Start of Block

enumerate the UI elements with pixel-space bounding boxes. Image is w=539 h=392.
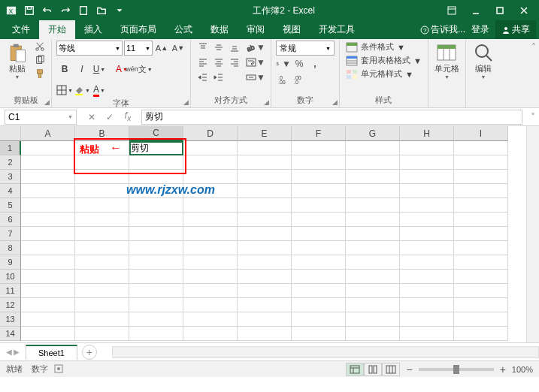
- vertical-scrollbar[interactable]: [526, 126, 539, 342]
- col-header[interactable]: A: [21, 126, 75, 141]
- row-header[interactable]: 2: [0, 155, 21, 170]
- font-size-select[interactable]: 11▼: [124, 41, 153, 56]
- decrease-decimal-icon[interactable]: .00.0: [292, 72, 307, 86]
- cell[interactable]: [346, 312, 400, 327]
- cell[interactable]: [129, 213, 183, 227]
- col-header[interactable]: G: [346, 126, 400, 141]
- fx-icon[interactable]: fx: [119, 110, 137, 125]
- row-header[interactable]: 12: [0, 298, 21, 312]
- cell[interactable]: [454, 213, 508, 227]
- underline-button[interactable]: U▼: [91, 62, 107, 77]
- row-header[interactable]: 9: [0, 255, 21, 270]
- format-table-button[interactable]: 套用表格格式 ▼: [344, 54, 423, 67]
- cell[interactable]: [21, 141, 75, 155]
- minimize-icon[interactable]: [464, 2, 488, 20]
- cell[interactable]: [183, 284, 238, 298]
- cell[interactable]: [129, 298, 183, 312]
- cell[interactable]: [75, 213, 129, 227]
- tell-me[interactable]: ?告诉我...: [420, 23, 465, 36]
- col-header[interactable]: C: [129, 126, 183, 141]
- col-header[interactable]: D: [183, 126, 238, 141]
- cell[interactable]: [21, 241, 75, 255]
- tab-formulas[interactable]: 公式: [165, 20, 201, 39]
- font-name-select[interactable]: 等线▼: [56, 41, 123, 56]
- cell[interactable]: [129, 284, 183, 298]
- cell[interactable]: [21, 170, 75, 184]
- zoom-slider[interactable]: [419, 368, 494, 371]
- cell[interactable]: [238, 198, 292, 213]
- align-middle-icon[interactable]: [211, 41, 226, 54]
- open-icon[interactable]: [93, 2, 110, 19]
- cell[interactable]: [183, 170, 238, 184]
- expand-formula-icon[interactable]: ˅: [527, 112, 539, 122]
- zoom-out-icon[interactable]: −: [406, 363, 412, 375]
- cell[interactable]: [183, 155, 238, 170]
- cell[interactable]: [75, 155, 129, 170]
- row-header[interactable]: 8: [0, 241, 21, 255]
- cell[interactable]: [400, 213, 454, 227]
- format-painter-icon[interactable]: [33, 68, 47, 80]
- sheet-prev-icon[interactable]: ◀: [6, 348, 12, 356]
- sheet-tab[interactable]: Sheet1: [26, 345, 77, 360]
- undo-icon[interactable]: [39, 2, 56, 19]
- cell[interactable]: [238, 312, 292, 327]
- italic-button[interactable]: I: [74, 62, 90, 77]
- cell[interactable]: [183, 298, 238, 312]
- cell[interactable]: [292, 141, 346, 155]
- cell[interactable]: [454, 170, 508, 184]
- cell[interactable]: [454, 241, 508, 255]
- clipboard-launcher-icon[interactable]: ◢: [44, 98, 50, 106]
- cell[interactable]: [346, 327, 400, 341]
- cell[interactable]: [454, 155, 508, 170]
- decrease-font-icon[interactable]: A▼: [171, 41, 186, 56]
- cell[interactable]: [21, 298, 75, 312]
- increase-decimal-icon[interactable]: .0.00: [276, 72, 291, 86]
- new-icon[interactable]: [75, 2, 92, 19]
- number-format-select[interactable]: 常规▼: [276, 41, 335, 56]
- cell[interactable]: [346, 141, 400, 155]
- tab-insert[interactable]: 插入: [75, 20, 111, 39]
- cell[interactable]: [400, 170, 454, 184]
- cell[interactable]: [21, 213, 75, 227]
- border-button[interactable]: ▼: [56, 83, 73, 98]
- alignment-launcher-icon[interactable]: ◢: [264, 98, 269, 106]
- cell[interactable]: [129, 270, 183, 284]
- cell[interactable]: [75, 241, 129, 255]
- cell[interactable]: [129, 170, 183, 184]
- name-box[interactable]: C1▼: [5, 110, 77, 125]
- comma-icon[interactable]: ,: [307, 57, 322, 71]
- row-header[interactable]: 4: [0, 184, 21, 198]
- align-top-icon[interactable]: [195, 41, 210, 54]
- cell[interactable]: [346, 184, 400, 198]
- ribbon-display-icon[interactable]: [440, 2, 464, 20]
- cell[interactable]: [400, 327, 454, 341]
- cell[interactable]: [21, 184, 75, 198]
- close-icon[interactable]: [512, 2, 536, 20]
- wrap-text-icon[interactable]: ▼: [245, 56, 266, 69]
- cell[interactable]: [238, 213, 292, 227]
- cell[interactable]: [75, 141, 129, 155]
- cell[interactable]: [400, 155, 454, 170]
- cell[interactable]: [292, 312, 346, 327]
- select-all-corner[interactable]: [0, 126, 21, 141]
- cell[interactable]: [292, 155, 346, 170]
- cell[interactable]: [21, 312, 75, 327]
- cell[interactable]: [21, 255, 75, 270]
- zoom-handle[interactable]: [453, 365, 459, 374]
- cut-icon[interactable]: [33, 41, 47, 53]
- qat-more-icon[interactable]: [111, 2, 128, 19]
- row-header[interactable]: 7: [0, 227, 21, 241]
- add-sheet-icon[interactable]: +: [82, 345, 97, 360]
- normal-view-icon[interactable]: [346, 363, 364, 376]
- phonetic-button[interactable]: wén文▼: [131, 62, 147, 77]
- horizontal-scrollbar[interactable]: [112, 346, 539, 358]
- cell[interactable]: [292, 255, 346, 270]
- col-header[interactable]: E: [238, 126, 292, 141]
- cell[interactable]: [454, 184, 508, 198]
- tab-review[interactable]: 审阅: [238, 20, 274, 39]
- row-header[interactable]: 11: [0, 284, 21, 298]
- cell[interactable]: [400, 255, 454, 270]
- cell[interactable]: [129, 227, 183, 241]
- cell[interactable]: [183, 227, 238, 241]
- cell[interactable]: [129, 241, 183, 255]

End of Block

Output the listing above exactly, but leave its pictures behind.

■ TASK ANSWER:
enumerate the UI elements with pixel-space bounding boxes. Image is w=539 h=392.
- vertical-scrollbar[interactable]: [526, 126, 539, 342]
- col-header[interactable]: A: [21, 126, 75, 141]
- row-header[interactable]: 2: [0, 155, 21, 170]
- font-size-select[interactable]: 11▼: [124, 41, 153, 56]
- decrease-decimal-icon[interactable]: .00.0: [292, 72, 307, 86]
- cell[interactable]: [346, 312, 400, 327]
- cell[interactable]: [129, 213, 183, 227]
- col-header[interactable]: G: [346, 126, 400, 141]
- fx-icon[interactable]: fx: [119, 110, 137, 125]
- row-header[interactable]: 12: [0, 298, 21, 312]
- cell[interactable]: [454, 213, 508, 227]
- underline-button[interactable]: U▼: [91, 62, 107, 77]
- row-header[interactable]: 9: [0, 255, 21, 270]
- format-table-button[interactable]: 套用表格格式 ▼: [344, 54, 423, 67]
- cell[interactable]: [21, 141, 75, 155]
- minimize-icon[interactable]: [464, 2, 488, 20]
- cell[interactable]: [183, 284, 238, 298]
- cell[interactable]: [129, 298, 183, 312]
- cell[interactable]: [75, 213, 129, 227]
- tell-me[interactable]: ?告诉我...: [420, 23, 465, 36]
- col-header[interactable]: C: [129, 126, 183, 141]
- col-header[interactable]: D: [183, 126, 238, 141]
- cell[interactable]: [21, 241, 75, 255]
- tab-formulas[interactable]: 公式: [165, 20, 201, 39]
- font-name-select[interactable]: 等线▼: [56, 41, 123, 56]
- cell[interactable]: [129, 284, 183, 298]
- cell[interactable]: [21, 170, 75, 184]
- zoom-slider[interactable]: [419, 368, 494, 371]
- cell[interactable]: [238, 198, 292, 213]
- align-middle-icon[interactable]: [211, 41, 226, 54]
- open-icon[interactable]: [93, 2, 110, 19]
- cell[interactable]: [183, 170, 238, 184]
- expand-formula-icon[interactable]: ˅: [527, 112, 539, 122]
- zoom-out-icon[interactable]: −: [406, 363, 412, 375]
- cell[interactable]: [183, 155, 238, 170]
- cell[interactable]: [75, 155, 129, 170]
- row-header[interactable]: 8: [0, 241, 21, 255]
- cell[interactable]: [400, 213, 454, 227]
- format-painter-icon[interactable]: [33, 68, 47, 80]
- sheet-prev-icon[interactable]: ◀: [6, 348, 12, 356]
- sheet-tab[interactable]: Sheet1: [26, 345, 77, 360]
- undo-icon[interactable]: [39, 2, 56, 19]
- cell[interactable]: [238, 312, 292, 327]
- italic-button[interactable]: I: [74, 62, 90, 77]
- cell[interactable]: [183, 298, 238, 312]
- cell[interactable]: [292, 141, 346, 155]
- cell[interactable]: [454, 170, 508, 184]
- cell[interactable]: [454, 241, 508, 255]
- clipboard-launcher-icon[interactable]: ◢: [44, 98, 50, 106]
- cell[interactable]: [346, 327, 400, 341]
- cell[interactable]: [454, 155, 508, 170]
- decrease-font-icon[interactable]: A▼: [171, 41, 186, 56]
- cell[interactable]: [21, 298, 75, 312]
- increase-decimal-icon[interactable]: .0.00: [276, 72, 291, 86]
- new-icon[interactable]: [75, 2, 92, 19]
- number-format-select[interactable]: 常规▼: [276, 41, 335, 56]
- cell[interactable]: [346, 141, 400, 155]
- tab-insert[interactable]: 插入: [75, 20, 111, 39]
- cell[interactable]: [400, 170, 454, 184]
- cell[interactable]: [21, 213, 75, 227]
- border-button[interactable]: ▼: [56, 83, 73, 98]
- alignment-launcher-icon[interactable]: ◢: [264, 98, 269, 106]
- cell[interactable]: [129, 270, 183, 284]
- cell[interactable]: [75, 241, 129, 255]
- cell[interactable]: [129, 170, 183, 184]
- name-box[interactable]: C1▼: [5, 110, 77, 125]
- comma-icon[interactable]: ,: [307, 57, 322, 71]
- row-header[interactable]: 4: [0, 184, 21, 198]
- align-top-icon[interactable]: [195, 41, 210, 54]
- cell[interactable]: [346, 184, 400, 198]
- ribbon-display-icon[interactable]: [440, 2, 464, 20]
- cell[interactable]: [400, 327, 454, 341]
- cell[interactable]: [21, 184, 75, 198]
- close-icon[interactable]: [512, 2, 536, 20]
- wrap-text-icon[interactable]: ▼: [245, 56, 266, 69]
- cell[interactable]: [238, 213, 292, 227]
- cell[interactable]: [75, 141, 129, 155]
- cell[interactable]: [400, 155, 454, 170]
- cell[interactable]: [292, 312, 346, 327]
- select-all-corner[interactable]: [0, 126, 21, 141]
- cell[interactable]: [292, 155, 346, 170]
- cell[interactable]: [21, 312, 75, 327]
- cell[interactable]: [21, 255, 75, 270]
- zoom-handle[interactable]: [453, 365, 459, 374]
- cut-icon[interactable]: [33, 41, 47, 53]
- qat-more-icon[interactable]: [111, 2, 128, 19]
- row-header[interactable]: 7: [0, 227, 21, 241]
- add-sheet-icon[interactable]: +: [82, 345, 97, 360]
- normal-view-icon[interactable]: [346, 363, 364, 376]
- phonetic-button[interactable]: wén文▼: [131, 62, 147, 77]
- horizontal-scrollbar[interactable]: [112, 346, 539, 358]
- cell[interactable]: [292, 255, 346, 270]
- col-header[interactable]: E: [238, 126, 292, 141]
- cell[interactable]: [454, 184, 508, 198]
- tab-review[interactable]: 审阅: [238, 20, 274, 39]
- row-header[interactable]: 11: [0, 284, 21, 298]
- cell[interactable]: [400, 255, 454, 270]
- cell[interactable]: [129, 227, 183, 241]
- cell[interactable]: [183, 227, 238, 241]
- cell[interactable]: [129, 241, 183, 255]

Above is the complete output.